TASK INPUT section start

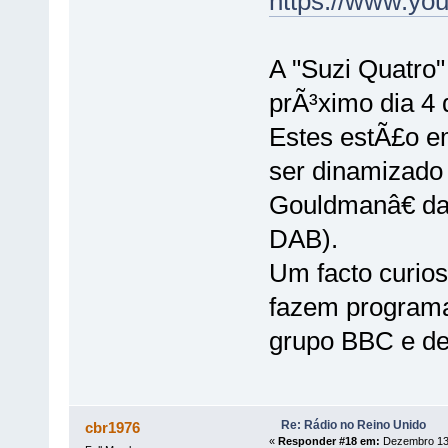
https://www.y
A "Suzi Quatro
prÃ³ximo dia 4 
Estes estÃ£o em
ser dinamizado
Gouldmanâ€ da
DAB).
Um facto curio
fazem programa
grupo BBC e de 
Re: Rádio no Reino Unido
cbr1976
«
Responder #18 em:
Dezembro 13,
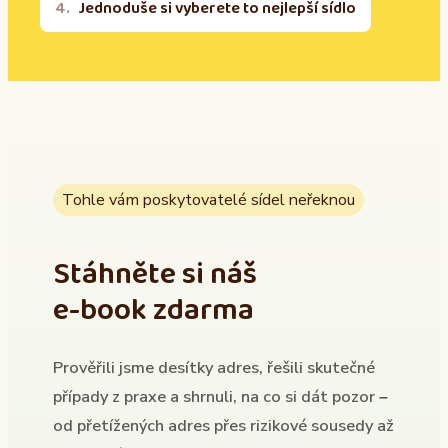
Jednoduše si vyberete to nejlepší sídlo
Tohle vám poskytovatelé sídel neřeknou
Stáhněte si náš
e-book zdarma
Prověřili jsme desítky adres, řešili skutečné
případy z praxe a shrnuli, na co si dát pozor –
od přetížených adres přes rizikové sousedy až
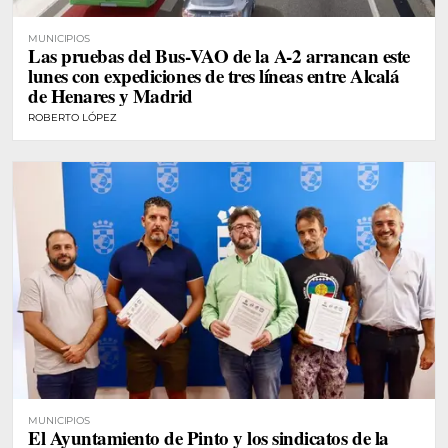
MUNICIPIOS
Las pruebas del Bus-VAO de la A-2 arrancan este
lunes con expediciones de tres líneas entre Alcalá
de Henares y Madrid
ROBERTO LÓPEZ
MUNICIPIOS
El Ayuntamiento de Pinto y los sindicatos de la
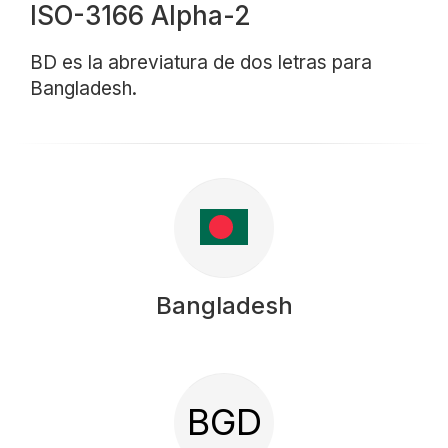
ISO-3166 Alpha-2
BD es la abreviatura de dos letras para
Bangladesh.
Bangladesh
BGD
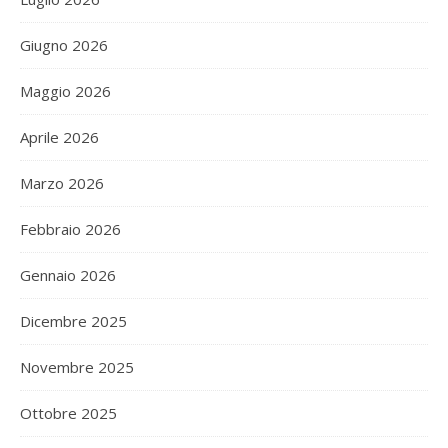
Giugno 2026
Maggio 2026
Aprile 2026
Marzo 2026
Febbraio 2026
Gennaio 2026
Dicembre 2025
Novembre 2025
Ottobre 2025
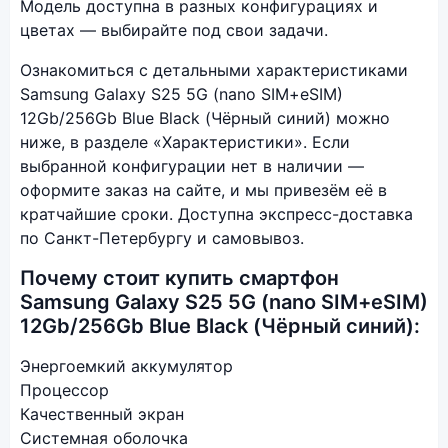
Модель доступна в разных конфигурациях и
цветах — выбирайте под свои задачи.
Ознакомиться с детальными характеристиками
Samsung Galaxy S25 5G (nano SIM+eSIM)
12Gb/256Gb Blue Black (Чёрный синий) можно
ниже, в разделе «Характеристики». Если
выбранной конфигурации нет в наличии —
оформите заказ на сайте, и мы привезём её в
кратчайшие сроки. Доступна экспресс-доставка
по Санкт-Петербургу и самовывоз.
Почему стоит купить смартфон
Samsung Galaxy S25 5G (nano SIM+eSIM)
12Gb/256Gb Blue Black (Чёрный синий):
Энергоемкий аккумулятор
Процессор
Качественный экран
Системная оболочка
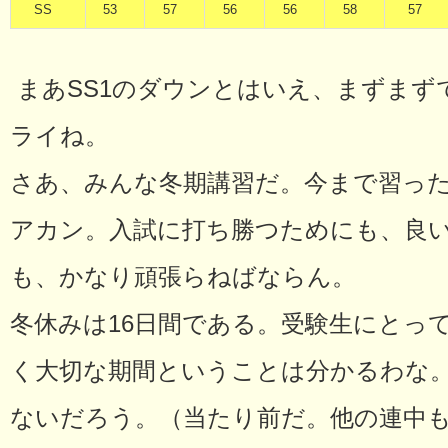
SS
53
57
56
56
58
57
まあSS1のダウンとはいえ、まずまず
ライね。
さあ、みんな冬期講習だ。今まで習っ
アカン。入試に打ち勝つためにも、良
も、かなり頑張らねばならん。
冬休みは16日間である。受験生にとっ
く大切な期間ということは分かるわな
ないだろう。（当たり前だ。他の連中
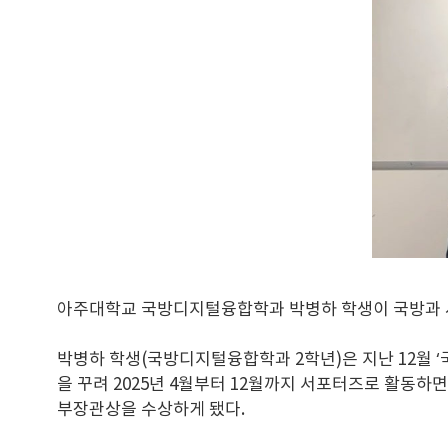
아주대학교 국방디지털융합학과 박병하 학생이 국방과 사
박병하 학생(국방디지털융합학과 2학년)은 지난 12월 
을 꾸려 2025년 4월부터 12월까지 서포터즈로 활동하
부장관상을 수상하게 됐다.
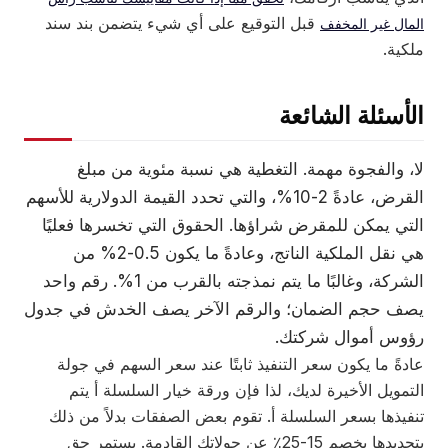
قبل التوقيع على أي شيء يتضمن بند سند
المال غير المخفف
ملكية.
الأسئلة الشائعة
لا، والفجوة مهمة. التغطية هي نسبة مئوية من مبلغ
القرض، عادةً 2-10%، والتي تحدد القيمة الدولارية للأسهم
التي يمكن للمقرض شراؤها. الحقوق التي تخسرها فعليًا
هي نقل الملكية الناتج، وعادةً ما يكون 0.5-2% من
الشركة، وغالبًا ما يتم نمذجته بالقرب من 1%. رقم واحد
يصف حجم الضمان؛ والرقم الآخر يصف الخدش في جدول
رؤوس أموال شركتك.
عادةً ما يكون سعر التنفيذ ثابتًا عند سعر السهم في جولة
التمويل الأخيرة لديك، لذا فإن ورقة خيار السلسلة أ يتم
تنفيذها بسعر السلسلة أ. تقوم بعض الصفقات بدلاً من ذلك
بتحديدها بخصم 15-25٪ عن جولاتك القادمة. يستمر حق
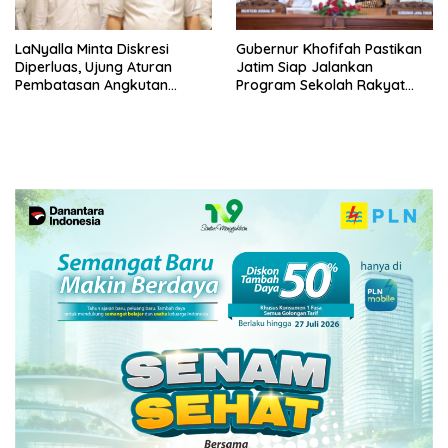
LaNyalla Minta Diskresi
Gubernur Khofifah Pastikan
Diperluas, Ujung Aturan
Jatim Siap Jalankan
Pembatasan Angkutan
Program Sekolah Rakyat
Barang
dan DTSEN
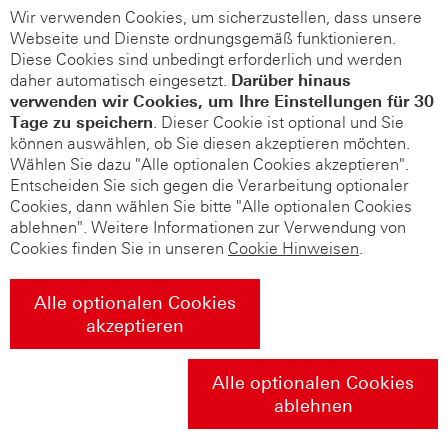
Wir verwenden Cookies, um sicherzustellen, dass unsere
Webseite und Dienste ordnungsgemäß funktionieren.
Diese Cookies sind unbedingt erforderlich und werden
daher automatisch eingesetzt.
Darüber hinaus
verwenden wir Cookies, um Ihre Einstellungen für 30
Tage zu speichern
. Dieser Cookie ist optional und Sie
können auswählen, ob Sie diesen akzeptieren möchten.
Wählen Sie dazu "Alle optionalen Cookies akzeptieren".
Entscheiden Sie sich gegen die Verarbeitung optionaler
Cookies, dann wählen Sie bitte "Alle optionalen Cookies
ablehnen". Weitere Informationen zur Verwendung von
Cookies finden Sie in unseren
Cookie Hinweisen
.
Alle optionalen Cookies
akzeptieren
Alle optionalen Cookies
ablehnen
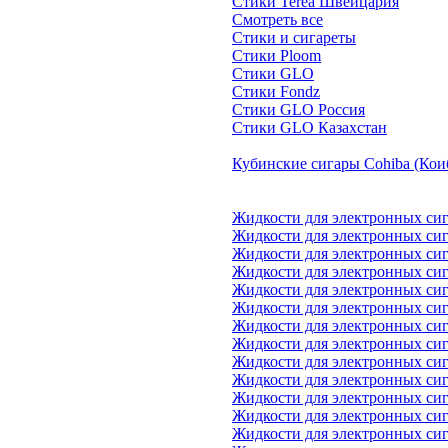
Стики Terea Швейцария
Смотреть все
Стики и сигареты
Стики Ploom
Стики GLO
Стики Fondz
Стики GLO Россия
Стики GLO Казахстан
Кубинские сигары Cohiba (Кои
Жидкости для электронных си
Жидкости для электронных си
Жидкости для электронных сига
Жидкости для электронных сиг
Жидкости для электронных сиг
Жидкости для электронных сиг
Жидкости для электронных си
Жидкости для электронных с
Жидкости для электронных сига
Жидкости для электронных сиг
Жидкости для электронных сига
Жидкости для электронных с
Жидкости для электронных сига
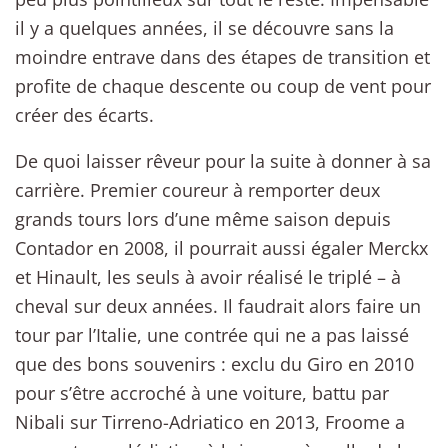
il y a quelques années, il se découvre sans la
moindre entrave dans des étapes de transition et
profite de chaque descente ou coup de vent pour
créer des écarts.
De quoi laisser rêveur pour la suite à donner à sa
carrière. Premier coureur à remporter deux
grands tours lors d’une même saison depuis
Contador en 2008, il pourrait aussi égaler Merckx
et Hinault, les seuls à avoir réalisé le triplé – à
cheval sur deux années. Il faudrait alors faire un
tour par l’Italie, une contrée qui ne a pas laissé
que des bons souvenirs : exclu du Giro en 2010
pour s’être accroché à une voiture, battu par
Nibali sur Tirreno-Adriatico en 2013, Froome a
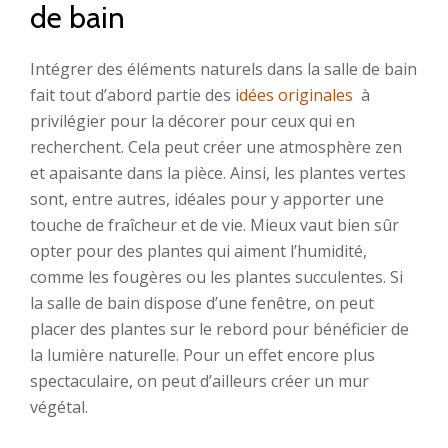
de bain
Intégrer des éléments naturels dans la salle de bain
fait tout d’abord partie des
idées originales
à
privilégier pour la décorer pour ceux qui en
recherchent. Cela peut créer une atmosphère zen
et apaisante dans la pièce. Ainsi, les plantes vertes
sont, entre autres, idéales pour y apporter une
touche de fraîcheur et de vie. Mieux vaut bien sûr
opter pour des plantes qui aiment l’humidité,
comme les fougères ou les plantes succulentes. Si
la salle de bain dispose d’une fenêtre, on peut
placer des plantes sur le rebord pour bénéficier de
la lumière naturelle. Pour un effet encore plus
spectaculaire, on peut d’ailleurs créer un mur
végétal.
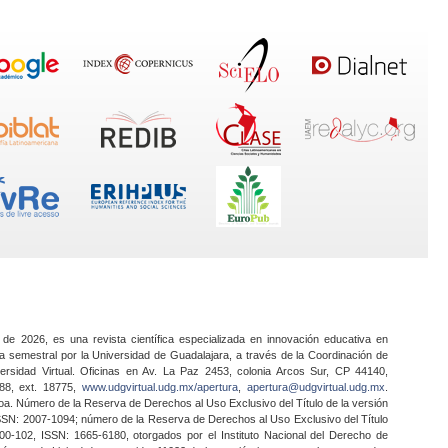
 de 2026, es una revista científica especializada en innovación educativa en
a semestral por la Universidad de Guadalajara, a través de la Coordinación de
ersidad Virtual. Oficinas en Av. La Paz 2453, colonia Arcos Sur, CP 44140,
888, ext. 18775,
www.udgvirtual.udg.mx/apertura
,
apertura@udgvirtual.udg.mx
.
a. Número de la Reserva de Derechos al Uso Exclusivo del Título de la versión
SSN: 2007-1094; número de la Reserva de Derechos al Uso Exclusivo del Título
0-102, ISSN: 1665-6180, otorgados por el Instituto Nacional del Derecho de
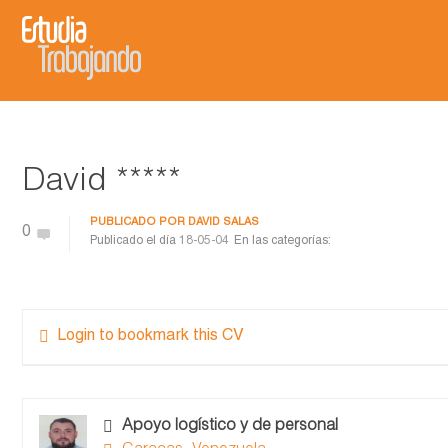
David *****
PUBLICADO POR
DAVID SALAS
0
Publicado el día
18-05-04
En las categorías:
Login to bookmark this CV
Apoyo logístico y de personal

TASK INPUT section end

REQUIRED WORK – Set down word for word the lines above from the one with "Re: Rádio no Reino Unido" up to and including the one with "Ottobre 2025". Omit every picture.

RESPONSE –
Re: Rádio no Reino Unido
cbr1976
«
Responder #18 em:
Dezembro 13,
Jednoduše si vyberete to nejlepší sídlo
Tohle vám poskytovatelé sídel neřeknou
Stáhněte si náš
e-book zdarma
Prověřili jsme desítky adres, řešili skutečné
případy z praxe a shrnuli, na co si dát pozor –
od přetížených adres přes rizikové sousedy až
MUNICIPIOS
Las pruebas del Bus-VAO de la A-2 arrancan este
lunes con expediciones de tres líneas entre Alcalá
de Henares y Madrid
ROBERTO LÓPEZ
MUNICIPIOS
El Ayuntamiento de Pinto y los sindicatos de la
ISO-3166 Alpha-2
BD es la abreviatura de dos letras para
Bangladesh.
Bangladesh
BGD
Giugno 2026
Maggio 2026
Aprile 2026
Marzo 2026
Febbraio 2026
Gennaio 2026
Dicembre 2025
Novembre 2025
Ottobre 2025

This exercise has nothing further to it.